The route towards the hustings between the special constables was narrow, and as the inexperienced horses were thrust further and further into the crowd they reared and plunged as people tried to get out of their way. The arrest warrant had been given to the Deputy Constable, Joseph Nadin, who followed behind the yeomanry. As the cavalry pushed towards the speakers' stand they became stuck in the crowd, and in panic started to hack about them with their sabres. On his arrival at the stand Nadin arrested Hunt, Johnson and a number of others including John Tyas, the reporter from The Times. According to Tyas the yeomanry's progress through the crowd had provoked a hail of bricks and stones, and caused them to lose "all command of temper". Their mission to execute the arrest warrant having been achieved, they then set about destroying the banners and flags carried by the crowd.

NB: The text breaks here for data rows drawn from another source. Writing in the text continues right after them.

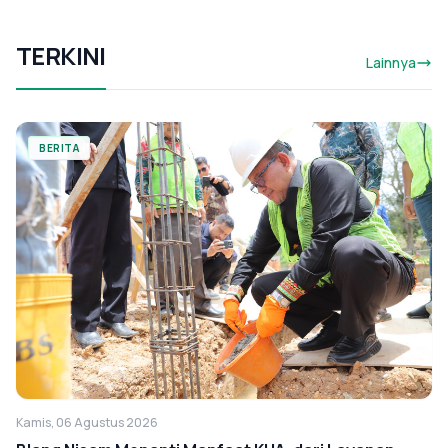
TERKINI
Lainnya
BERITA
Kamis, 06 Agustus 2026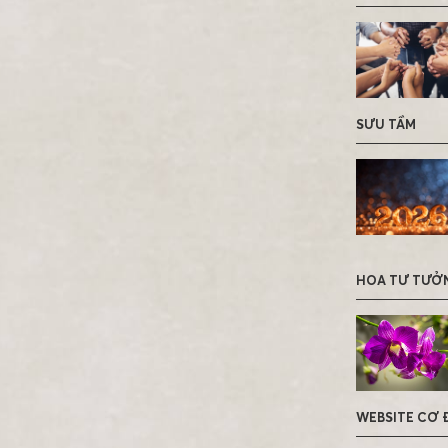
SƯU TẦM
HOA TƯ TƯỞ
WEBSITE CƠ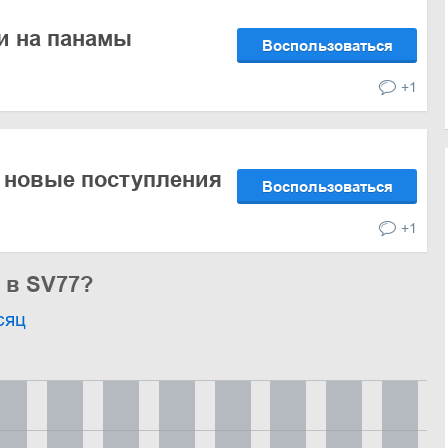
и на панамы
Воспользоваться
+1
 новые поступления
Воспользоваться
+1
 в SV77?
сяц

From his vantage point William Hulton perceived the unfolding events as an assault on the yeomanry, and on L'Estrange's arrival at 1:50 pm, at the head of his hussars, he ordered them into the field to disperse the crowd with the words: "Good God, Sir, don't you see they are attacking the Yeomanry; disperse the meeting!" The 15th Hussars formed themselves into a line stretching across the eastern end of St Peter's Field, and charged into the crowd. At about the same time the Cheshire Yeomanry charged from the southern edge of the field. At first the crowd had some difficulty in dispersing, as the main exit route into Peter Street was blocked by the 88th Infantry Regiment, standing with bayonets fixed. One officer of the 15th Hussars was heard trying to restrain the by now out of control Manchester and Salford Yeomanry, who were "cutting at every one they could reach": "For shame! For shame! Gentlemen: forbear, forbear! The people cannot get away!" Within ten minutes the crowd was dispersed, at the cost of at least 11 dead and over 600 injured.

==Aftermath and disbandment==

The government and landowners viewed the yeomanry's actions at Peterloo as a courageous defence against insurrection. Following the massacre, on 27 August 1819, Lord Sidmouth sent a message of thanks from the Prince Regent to Major Trafford, among others. However, public horror at the actions of the yeomanry grew after the massacre. Major Trafford resigned his commission in 1820, and the yeomanry corps was disbanded on 9 June 1824.